Terlalu berat beban yang dipikul Jakarta. Saban hari ada 6.000 ton sampah yang dibuang warga kota ini. Keadaan itu diperparah oleh sikap sebagian besar warga Jakarta yang justru menjadi penyumbang kesemrawutan pengelolaan sampah. Warga pinggir sungai, misalnya, saban hari membuang 2.000 ton sampah ke sungai-sungai Jakarta. Sangatlah pantas jika pemerintah DKI Jakarta memberikan sanksi tegas untuk memerangi sampah.

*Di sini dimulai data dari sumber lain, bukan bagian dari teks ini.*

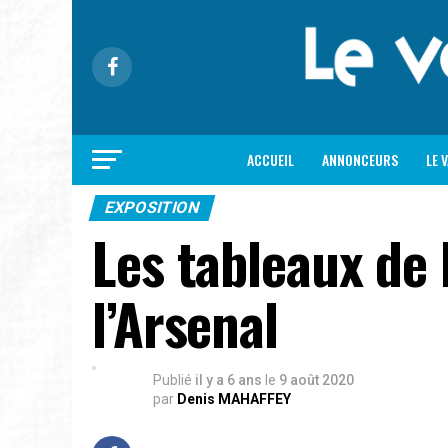
ACCUEIL
ANNONCEURS
LE 
EXPOSITION
Les tableaux de 
l’Arsenal
Publié
il y a 6 ans
le
9 août 2020
par
Denis MAHAFFEY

Selama ini pemerintah Jakarta kelewat toleran terhadap orang yang sembarangan membuang sampah. Meski punya Peraturan Daerah tentang Pengelolaan Sampah sejak 1988, tak pernah ada sanksi berat untuk pelanggarnya.
Kali ini pemerintah DKI Jakarta tak ingin setengah hati terhadap orang yang membuang sampah sembarangan. Segala upaya ditempuh untuk menegakkan Peraturan Daerah tentang Pengelolaan Sampah. Salah satunya, akan menerjunkan Satuan Polisi Pamong Praja untuk menangkap warga yang kedapatan membuang sampah sembarangan.
Wakil Gubernur Basuki Tjahaja Purnama menginginkan aturan ini ditegakkan mulai awal tahun depan. Warga yang tertangkap basah membuang sampah tidak pada tempatnya akan didenda Rp 500 ribu. Sedangkan bagi perusahaan yang melanggar, dendanya lebih besar lagi, yakni hingga Rp 50 juta. Basuki mengaku berkoordinasi dengan Kejaksaan Tinggi dan Pengadilan Tinggi DKI Jakarta untuk memproses para pelanggar. Kita berharap rencana ini tak hangat-hangat bubur ayam, melainkan diterapkan secara serius dan kontinu, seperti yang dilakukan pemerintah Kota Singapura. Tak ada ampun bagi para pembuang sampah sembarangan di sana.
Masalah sampah semakin lama semakin pelik. Untuk membersihkannya, perlu biaya dan usaha besar. Setiap hari dibutuhkan sekitar 2.000 truk untuk mengangkutnya. Juga butuh lahan luas seperti Bantargebang untuk menampungnya. Saat musim hujan tiba seperti sekarang, sampah-sampah yang menyesaki 13 sungai utama dan 144 sungai kecil di Jakarta bahkan menjelma menjadi biang banjir.
Dinas Kebersihan DKI Jakarta mencatat 90 persen sampah yang dipungut dari kali merupakan sampah rumah tangga, dan hanya 10 persen sampah organik dari pepohonan. Melimpahnya sampah ini semestinya bisa dicegah bila setiap wilayah menerapkan sistem pengelolaan sampah seperti di Banjarsari, Jakarta Selatan; atau Malaka, Jakarta Timur. Mereka membangun bank sampah dan mengelolanya dengan konsep 3R, yaitu reuse (gunakan kembali), reduce (kurangi volumenya), dan recycle (daur ulang).
Konsep 3R itulah yang harus disosialisasi secara terus-menerus. Saat ini baru beberapa gelintir kampung yang menerapkannya. Dengan konsep itu, kedua kampung tersebut dapat mengurangi volume sampahnya sebanyak 40-60 persen. Warga memilah-milah sampah, yang organik diolah menjadi kompos, sedangkan yang anorganik dijual. Hanya sisa sampah yang tak dapat diolah atau didaur ulang dibawa ke pengolahan akhir. Bila peraturan ditegakkan dan konsep 3R dijalankan, Jakarta tak perlu pusing memikirkan ke mana sampahnya dibuang. Sampah semestinya tak menjadi masalah. Malah bisa diolah menjadi listrik, seperti yang telah diterapkan di negara-negara maju.